Presentation: Houston, We Have a Problem: Leading Through Failure.
Presenters: James A. Jorstad, Ann Kovalchick, William A. Mayer, Hae K. Okimoto, Sherri Yerk-Zwickl
Here are my notes on this talk:
The presentation opens with a video about Honda, “Failure: The Secret To Success.” It’s from the Dream the Impossible documentary series.
Jorstad – A Space Design initiative
Know your landscape before taking off.
Know and understand how the pieces fit together.
Don’t got at it alone. Know your allies.
Understand your point of view and that of others.
Be aware of the view from more than 10,000 feet. Try to view your situation from the chancellor’s perspective.
Okimoto – Enterprise application adoption
Context: University of Hawaii system. 10 campuses. Goal was to set up a centralized student information system. They selected a vendor. But vendor then left. To recover from this, it was important to have a goal, a plan and a navigation system. She compared to the value of having a GPS when driving through heavy fog.
Mayer – Project Launch
Challenge he faced: library was going to soon run out of space in the stacks. He couldn’t just go to his tenured librarians for a solution. Couldn’t just go to students for a solution. They hired movers to move the books. Take away points: with small failures, find the ways to recover gracefully and establish comfort. With spectacular failures, lean into discomfort, don’t be afraid to learn, and remember the Mars Polar Surveyor.
Kovalchick – Portal Implementation
Challenge: Blackboard portal implementation. 8 months lead time. New account provisioning process. New Provost. Value added.
Failure: they found all new faculty could not access Blackboard. And HR staff were being blamed at first.
Assumptions about authority: positional. persuasive.
The “Do Over” – relational authority. Personal authority.
Yerk-Zwickl – graduate admissions application
The challenge: create a new graduate admissions application form. Improve the look and functionality. One college decided to go forward with a plan to create a new form but didn’t check with IT first. But IT used a third party tool to validate the form info to make sure it’s kosher before the data moves into the university’s system. Inadequate testing. Tempers flare. This process of poor collaboration or non-collaboration goes on for two years: and still no application form.
How did we get into this mess? An approach of “do first, ask later” combined with “ego issues.” It all circles back around to a communication failure on all sides.
What did we learn? Never underestimate the value of planning. Failing to plan is planning to fail. How we responded to those clients when they asked for help so late in the game, was really an issue for us. We should have stepped back to assess the situatino more carefully and proceed more carefully. All of the warning signs showed us that the communication piece is where the failure happened. Body language in meetings made it evident that things were “not pretty.”
Q & A time.
A question about failure and blame.
Kovalchick answers “It’s okay to take the blame sometimes.”
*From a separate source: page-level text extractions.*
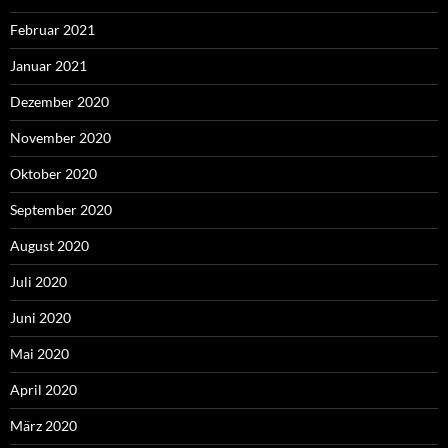
Februar 2021
Januar 2021
Dezember 2020
November 2020
Oktober 2020
September 2020
August 2020
Juli 2020
Juni 2020
Mai 2020
April 2020
März 2020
Yerk-Zwickl says to get right past the finger pointing, and get on with fixing things.
Mayer says he has started projects by saying if this works, you get the credit. If it fails, it’s on me. That can put people at ease and make them warm up to the idea/iniative.
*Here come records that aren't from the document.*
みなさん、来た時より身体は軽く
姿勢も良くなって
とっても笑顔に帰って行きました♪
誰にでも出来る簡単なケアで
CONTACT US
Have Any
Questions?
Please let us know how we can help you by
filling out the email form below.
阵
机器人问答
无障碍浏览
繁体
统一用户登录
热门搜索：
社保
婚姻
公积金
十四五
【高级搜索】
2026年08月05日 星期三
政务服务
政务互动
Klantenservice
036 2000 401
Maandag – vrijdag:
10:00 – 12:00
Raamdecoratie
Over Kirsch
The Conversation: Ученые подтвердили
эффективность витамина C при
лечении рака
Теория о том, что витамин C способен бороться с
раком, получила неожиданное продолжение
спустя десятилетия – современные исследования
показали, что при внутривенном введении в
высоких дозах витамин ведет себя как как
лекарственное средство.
Okimoto – make sure you don’t go into a meeting unprepared. Be ready to say I’m sorry, I screwed up.
Question about projects that are going south that you inherit.
Mayer says not to get caught up on past failures of the project that’s going south. If you do that, you’ll get stuck and never move ahead.
Another question about failure and communication.
Kovalchick – I communicated seven time the same message in different formats. What I didn’t do is draw it out, put it in front of people responsible, and say, is this what’s going to happen on a certain date? Need to do the verification and triangulation of different modalities. We have to be more empathetic …
Okimoto – communication is key, but it is often about who communicates. Might need president or faculty senate chair to communicate the message (to lend more credibility to the message).
Jorstad – Many times it’s about the timing of when you communicate. I’m a visual communicator. Visual communications can have emotional impact. Key points: timing and visual learning/communication.